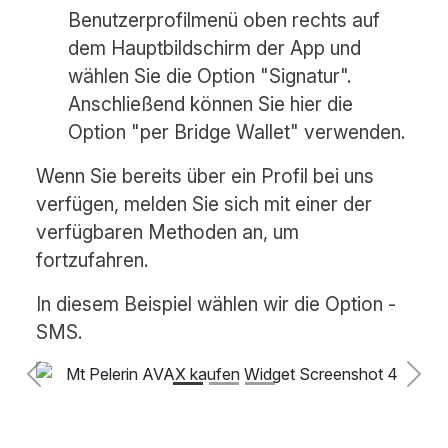
Benutzerprofilmenü oben rechts auf
dem Hauptbildschirm der App und
wählen Sie die Option "Signatur".
Anschließend können Sie hier die
Option "per Bridge Wallet" verwenden.
Wenn Sie bereits über ein Profil bei uns
verfügen, melden Sie sich mit einer der
verfügbaren Methoden an, um
fortzufahren.
In diesem Beispiel wählen wir die Option -
SMS.
Previous
Next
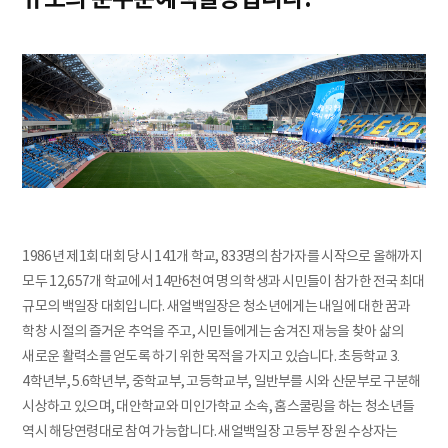
1986년 제1회 대회 당시 141개 학교, 833명의 참가자를 시작으로 올해까지
모두 12,657개 학교에서 14만6천여 명의 학생과 시민들이 참가한 전국 최대
규모의 백일장 대회입니다. 새얼백일장은 청소년에게는 내일에 대한 꿈과
학창 시절의 즐거운 추억을 주고, 시민들에게는 숨겨진 재능을 찾아 삶의
새로운 활력소를 얻도록 하기 위한 목적을 가지고 있습니다. 초등학교 3․
4학년부, 5․6학년부, 중학교부, 고등학교부, 일반부를 시와 산문부로 구분해
시상하고 있으며, 대안학교와 미인가학교 소속, 홈스쿨링을 하는 청소년들
역시 해당연령대로 참여 가능합니다. 새얼백일장 고등부 장원 수상자는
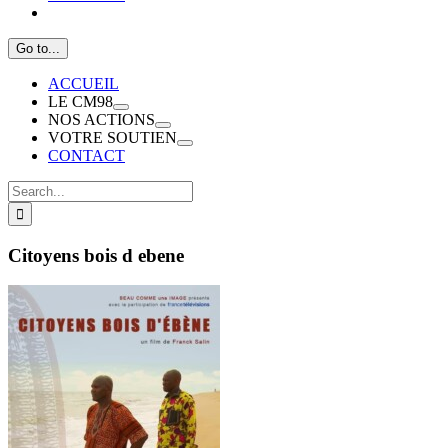
Go to...
ACCUEIL
LE CM98
NOS ACTIONS
VOTRE SOUTIEN
CONTACT
Search
for:
Citoyens bois d ebene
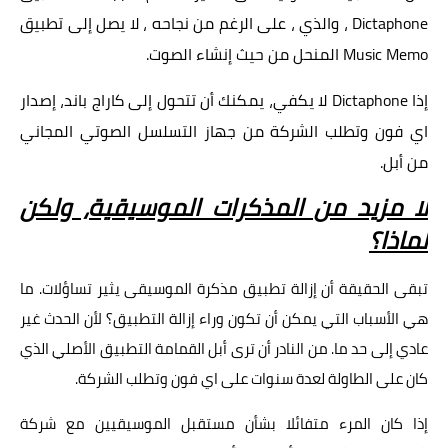
Dictaphone ، والذي ، على الرغم من نجاحه ، لا يصل إلى تطبيق
Music Memo المنحل من حيث إنشاء الصوت.
إذا Dictaphone لا يكفي، يمكنك أن تتحول إلى كاراج باند، إصدار
اي فون وتطلب الشركة من جهاز التسلسل الصوتي المجاني
من أبل.
لا مزيد من المذكرات الموسيقية، ولكن
لماذا؟
تبقى الحقيقة أن إزالة تطبيق مذكرة الموسيقى يثير تساؤلات. ما
هي الأسباب التي يمكن أن تكون وراء إزالة التطبيق؟ لأن الحدث غير
عادي إلى حد ما. من النادر أن ترى أبل القمامة التطبيق الأصلي الذي
كان على الطاولة لعدة سنوات على اي فون وتطلب الشركة.
إذا كان المرء متفائلا بشأن مستقبل الموسيقيين مع شركة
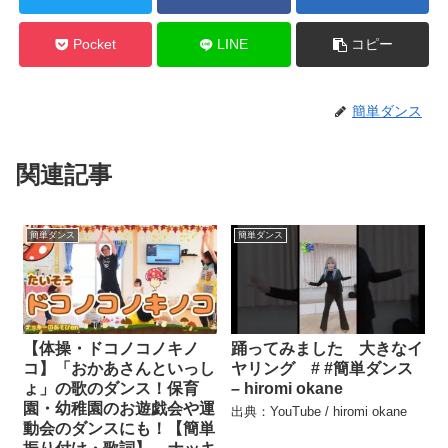
Pocket
LINE
コピー
簡単ダンス
関連記事
簡単ダンス
簡単ダンス
【体操・ドコノコノキノ
踊ってみました 大きなイ
コ】「おかあさんといっし
ヤリング # #簡単ダンス
ょ」の歌のダンス！保育
– hiromi okane
園・幼稚園のお遊戯会や運
出典：YouTube / hiromi okane
動会のダンスにも！【簡単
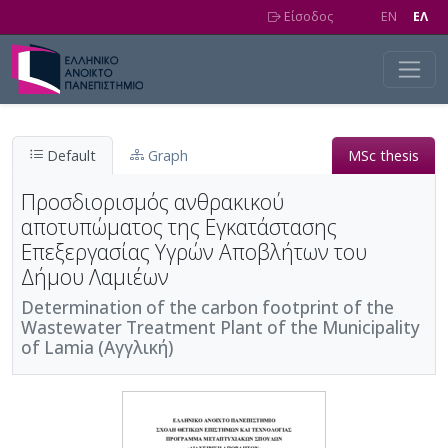
Skip to main content
Είσοδος
EN
EΛ
Default
Graph
MSc thesis
Προσδιορισμός ανθρακικού
αποτυπώματος της Εγκατάστασης
Επεξεργασίας Υγρών Αποβλήτων του
Δήμου Λαμιέων
Determination of the carbon footprint of the
Wastewater Treatment Plant of the Municipality
of Lamia (Αγγλική)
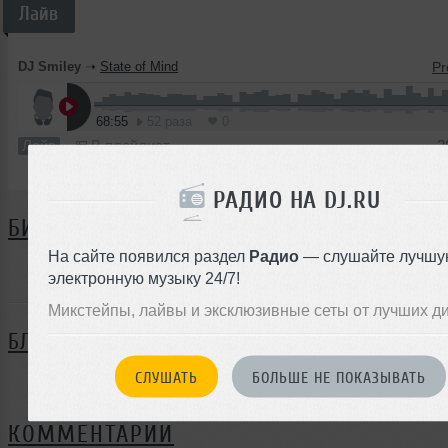
Лайв
DJ Smiley
➝
State of Mind
68:55
52 раза
0
Лайв
В плейлист
2
РАДИО НА DJ.RU
БИОГРАФИЯ
На сайте появился раздел
Радио
— слушайте лучшу
DJ Smiley ещё не поделился своей биографией
электронную музыку 24/7!
Микстейпы, лайвы и эксклюзивные сеты от лучших д
БЛОГ
СЛУШАТЬ
БОЛЬШЕ НЕ ПОКАЗЫВАТЬ
Нет записей в блоге
КОММЕНТАРИИ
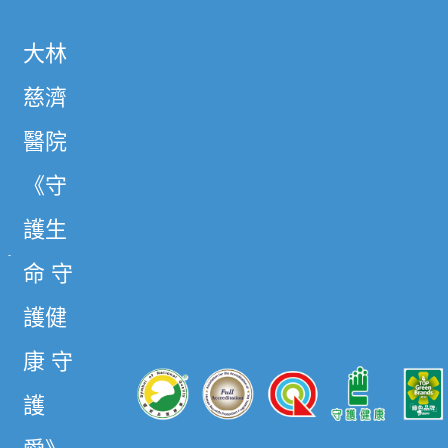
大林
慈濟
醫院
《守
護生
命 守
護健
康 守
護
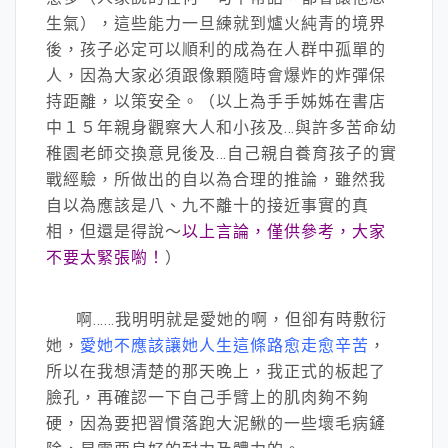
生氣），這些能力一旦練就到爐火純青的境界
後，孩子必定可以順利的成為在人群中孤單的
人，因為大家必須跟像顆隨時會爆炸的炸彈保
持距離，以策安全。（以上為手手姊姊在書店
中１５年親身觀察大人和小孩及…與許多苦命幼
稚園老師交換意見後及…自己親自養育孩子的實
戰經驗，所做出的自以為合理的推論，雖然我
自以為應該是八、九不離十的接近事實的真
相，但還是得說～
以上言論，僅供參考，大家
不要太緊張喲！
）
啊……我明明就是愛她的啊，但卻有時敷衍
她，
愛她不應該讓她人生這條路愈走愈辛苦
，
所以在我想清楚的那天晚上，我正式的板起了
臉孔，再確認一下自己手臂上的肌肉夠不夠
硬，因為要把習慣落跑大泥鰍的一些壞毛病鏟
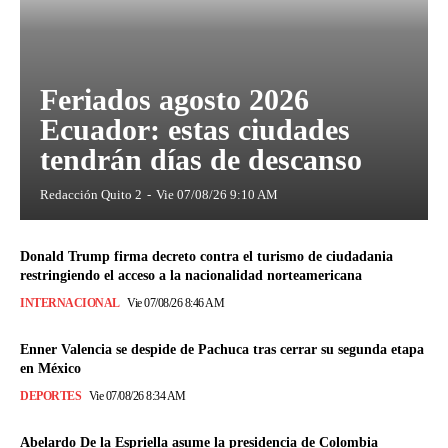
Feriados agosto 2026
Ecuador: estas ciudades
tendrán días de descanso
Redacción Quito 2
-
Vie 07/08/26 9:10 AM
Donald Trump firma decreto contra el turismo de ciudadania
restringiendo el acceso a la nacionalidad norteamericana
INTERNACIONAL
Vie 07/08/26 8:46 AM
Enner Valencia se despide de Pachuca tras cerrar su segunda etapa
en México
DEPORTES
Vie 07/08/26 8:34 AM
Abelardo De la Espriella asume la presidencia de Colombia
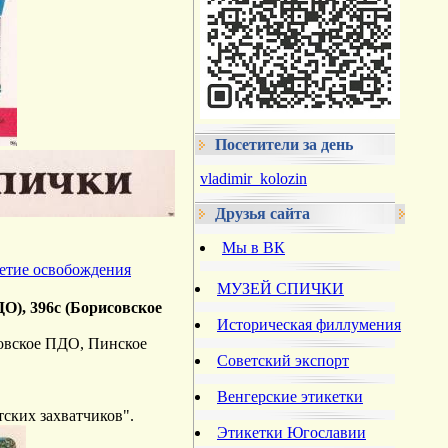
Посетители за день
vladimir_kolozin
Друзья сайта
Мы в ВК
летие освобождения
МУЗЕЙ СПИЧКИ
ДО), 396c (Борисовское
Историческая филлумения
совское ПДО, Пинское
Советский экспорт
Венгерские этикетки
тских захватчиков".
Этикетки Югославии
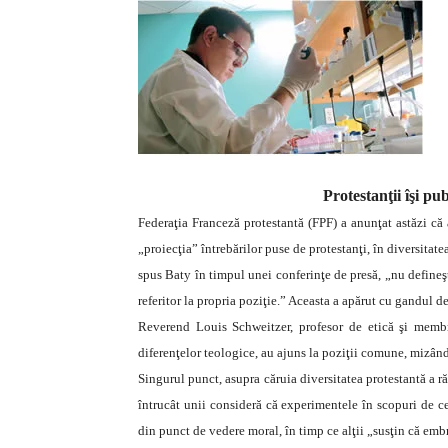
Protestanţii îşi pu
Federaţia Franceză protestantă (FPF) a anunţat astăzi că 
„proiecţia” întrebărilor puse de protestanţi, în diversitat
spus Baty în timpul unei conferinţe de presă, „nu defineşt
referitor la propria poziţie.” Aceasta a apărut cu gandul de
Reverend Louis Schweitzer, profesor de etică şi membru
diferenţelor teologice, au ajuns la poziţii comune, mizând 
Singurul punct, asupra căruia diversitatea protestantă a ră
întrucât unii consideră că experimentele în scopuri de cer
din punct de vedere moral, în timp ce alţii „susţin că embri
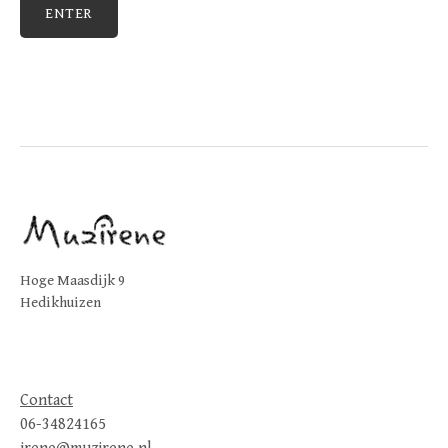
Hoge Maasdijk 9
Hedikhuizen
Contact
06-34824165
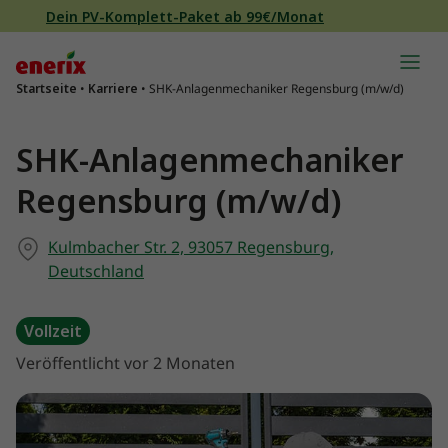
Direkt zum Inhalt wechseln
Dein PV-Komplett-Paket ab 99€/Monat
Hauptnavigation
Startseite
•
Karriere
•
SHK-Anlagenmechaniker Regensburg (m/w/d)
SHK-Anlagenmechaniker
Regensburg (m/w/d)
Kulmbacher Str. 2, 93057 Regensburg,
Deutschland
Vollzeit
Veröffentlicht vor 2 Monaten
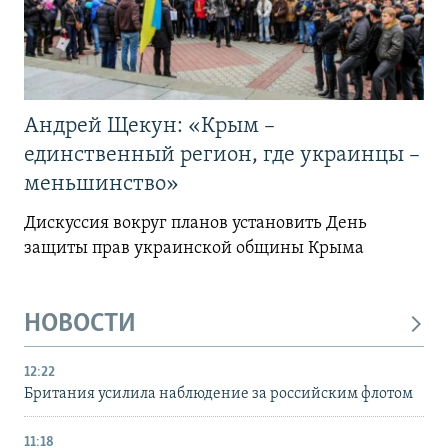
Андрей Щекун: «Крым –
единственный регион, где украинцы –
меньшинство»
Дискуссия вокруг планов установить День
защиты прав украинской общины Крыма
НОВОСТИ
12:22
Британия усилила наблюдение за российским флотом
11:18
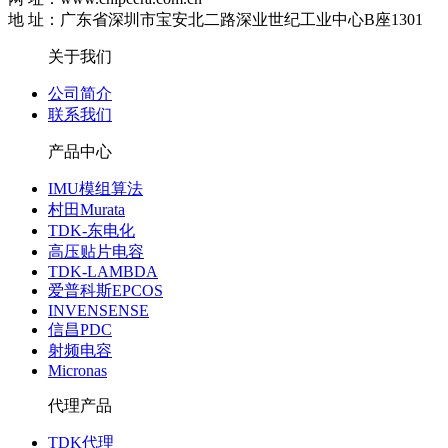
地 址：广东省深圳市宝安北二路深业世纪工业中心B座1301
关于我们
公司简介
联系我们
产品中心
IMU模组算法
村田Murata
TDK-东电化
高压贴片电容
TDK-LAMBDA
爱普科斯EPCOS
INVENSENSE
信昌PDC
射频电容
Micronas
代理产品
TDK代理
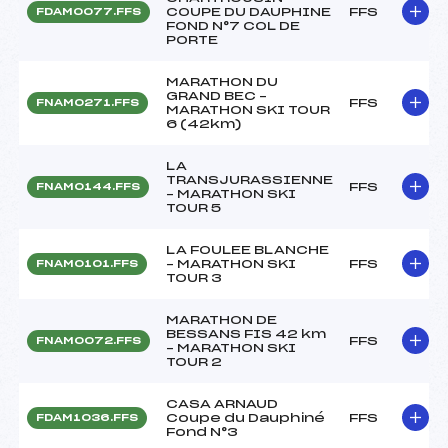
COUPE DU DAUPHINE
FFS
FDAM0077.FFS
FOND N°7 COL DE
PORTE
MARATHON DU
GRAND BEC –
FFS
FNAM0271.FFS
MARATHON SKI TOUR
6 (42km)
LA
TRANSJURASSIENNE
FFS
FNAM0144.FFS
– MARATHON SKI
TOUR 5
LA FOULEE BLANCHE
– MARATHON SKI
FFS
FNAM0101.FFS
TOUR 3
MARATHON DE
BESSANS FIS 42 km
FFS
FNAM0072.FFS
– MARATHON SKI
TOUR 2
CASA ARNAUD
Coupe du Dauphiné
FFS
FDAM1036.FFS
Fond N°3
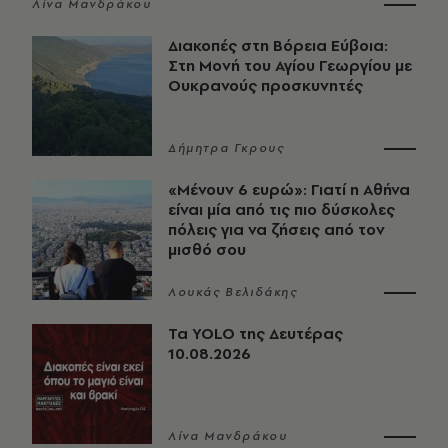
Λίνα Μανδράκου
Διακοπές στη Βόρεια Εύβοια:
Στη Μονή του Αγίου Γεωργίου με
Ουκρανούς προσκυνητές
Δήμητρα Γκρους
«Μένουν 6 ευρώ»: Γιατί η Αθήνα
είναι μία από τις πιο δύσκολες
πόλεις για να ζήσεις από τον
μισθό σου
Λουκάς Βελιδάκης
Τα YOLO της Δευτέρας
10.08.2026
Λίνα Μανδράκου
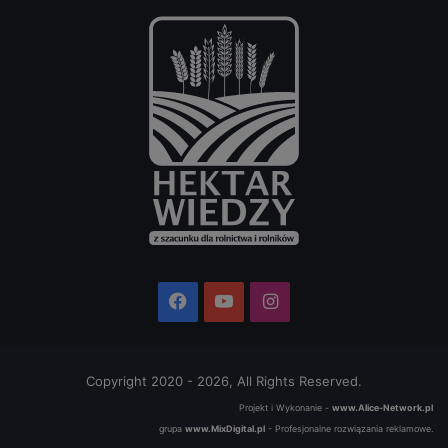
Facebook
YouTube
Instagram
Copyright 2020 - 2026, All Rights Reserved.
Projekt i Wykonanie -
www.Alice-Network.pl
grupa
www.MixDigital.pl
- Profesjonalne rozwiązania reklamowe.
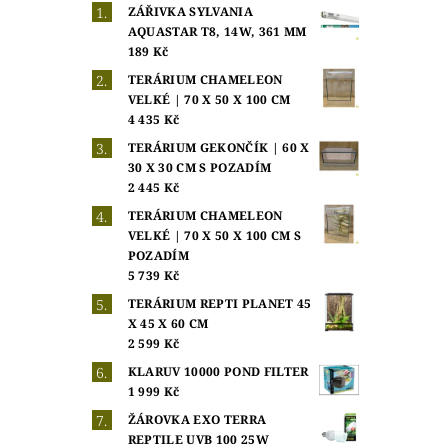
ZÁŘIVKA SYLVANIA
AQUASTAR T8, 14W, 361 MM
189 Kč
TERÁRIUM CHAMELEON
VELKÉ | 70 X 50 X 100 CM
4 435 Kč
TERÁRIUM GEKONČÍK | 60 X
30 X 30 CM S POZADÍM
2 445 Kč
TERÁRIUM CHAMELEON
VELKÉ | 70 X 50 X 100 CM S
POZADÍM
5 739 Kč
TERÁRIUM REPTI PLANET 45
X 45 X 60 CM
2 599 Kč
KLARUV 10000 POND FILTER
1 999 Kč
ŽÁROVKA EXO TERRA
REPTILE UVB 100 25W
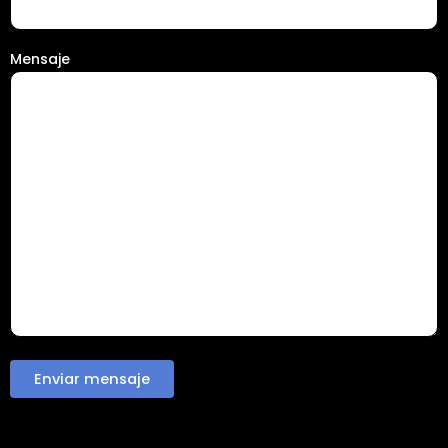
Mensaje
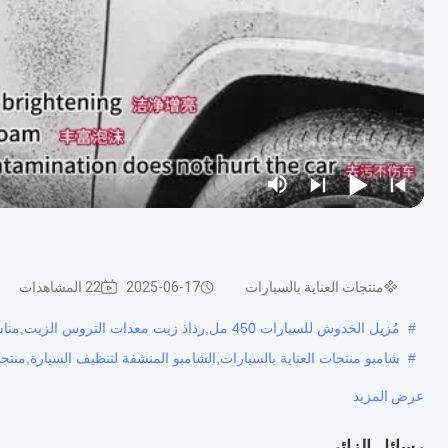
منتجات العناية بالسيارات
2025-06-17
22 المشاهدات
#
مُزيل الخدوش للسيارات 450 مل,رذاذ زيت معدات التروس الزيت,مناشف ميكروفايبر 40 × 40
#
شامبو منتجات العناية بالسيارات,الشامبو المنشفة لتنظيف السيارة,منتجات
عرض المزيد
رسائل الزائر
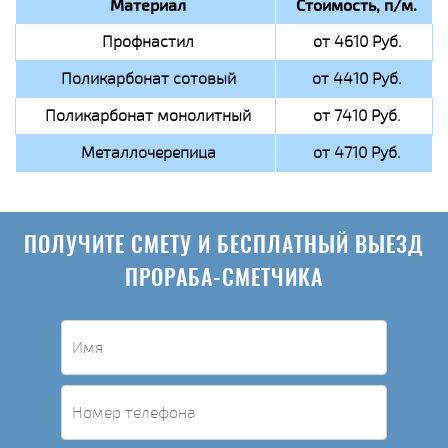
Материал
Стоимость, п/м.
Профнастил
от 4610 Руб.
Поликарбонат сотовый
от 4410 Руб.
Поликарбонат монолитный
от 7410 Руб.
Металлочерепица
от 4710 Руб.
ПОЛУЧИТЕ СМЕТУ И БЕСПЛАТНЫЙ ВЫЕЗД
ПРОРАБА-СМЕТЧИКА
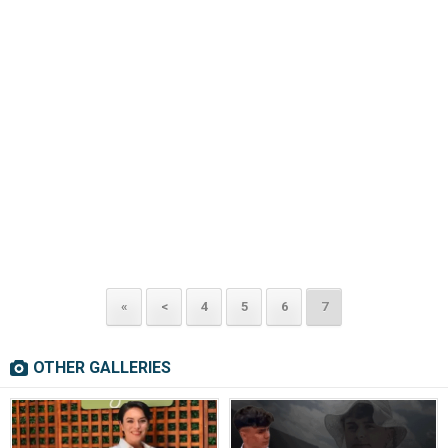
«
<
4
5
6
7
OTHER GALLERIES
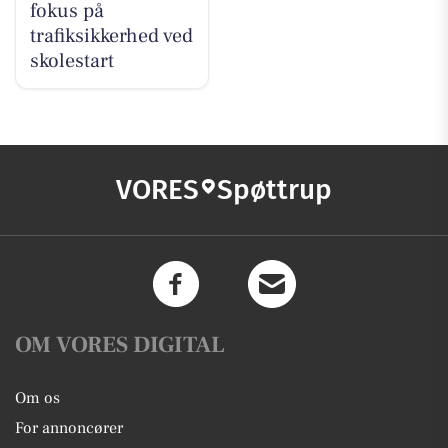
fokus på
trafiksikkerhed ved
skolestart
VORES
Spøttrup
OM VORES DIGITAL
Om os
For annoncører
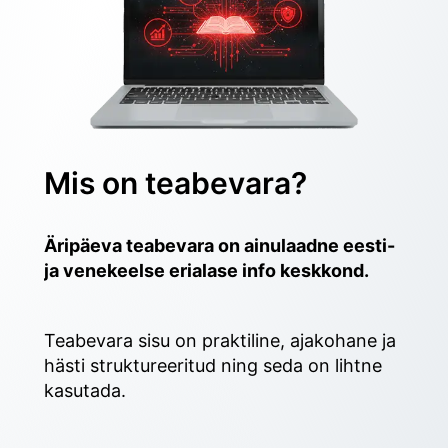
Mis on teabevara?
Äripäeva teabevara on ainulaadne eesti- 
ja venekeelse erialase info keskkond.
Teabevara sisu on praktiline, ajakohane ja 
hästi struktureeritud ning seda on lihtne 
kasutada. 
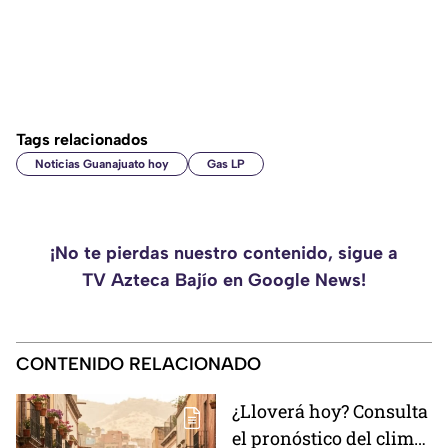
Tags relacionados
Noticias Guanajuato hoy
Gas LP
¡No te pierdas nuestro contenido, sigue a
TV Azteca Bajío en Google News!
CONTENIDO RELACIONADO
¿Lloverá hoy? Consulta
el pronóstico del clima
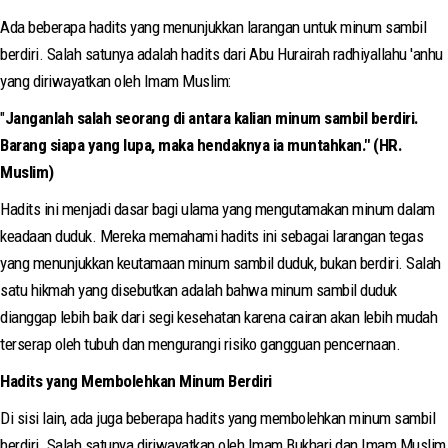
Ada beberapa hadits yang menunjukkan larangan untuk minum sambil
berdiri. Salah satunya adalah hadits dari Abu Hurairah radhiyallahu 'anhu
yang diriwayatkan oleh Imam Muslim:
"
Janganlah salah seorang di antara kalian minum sambil berdiri.
Barang siapa yang lupa, maka hendaknya ia muntahkan." (HR.
Muslim)
Hadits ini menjadi dasar bagi ulama yang mengutamakan minum dalam
keadaan duduk. Mereka memahami hadits ini sebagai larangan tegas
yang menunjukkan keutamaan minum sambil duduk, bukan berdiri. Salah
satu hikmah yang disebutkan adalah bahwa minum sambil duduk
dianggap lebih baik dari segi kesehatan karena cairan akan lebih mudah
terserap oleh tubuh dan mengurangi risiko gangguan pencernaan.
Hadits yang Membolehkan Minum Berdiri
Di sisi lain, ada juga beberapa hadits yang membolehkan minum sambil
berdiri. Salah satunya diriwayatkan oleh Imam Bukhari dan Imam Muslim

Instructions for the task: From the data above, copy each line where the string "TERÁRIUM" appears.

Answer for the task:
TERÁRIUM CHAMELEON
TERÁRIUM GEKONČÍK | 60 X
TERÁRIUM CHAMELEON
TERÁRIUM REPTI PLANET 45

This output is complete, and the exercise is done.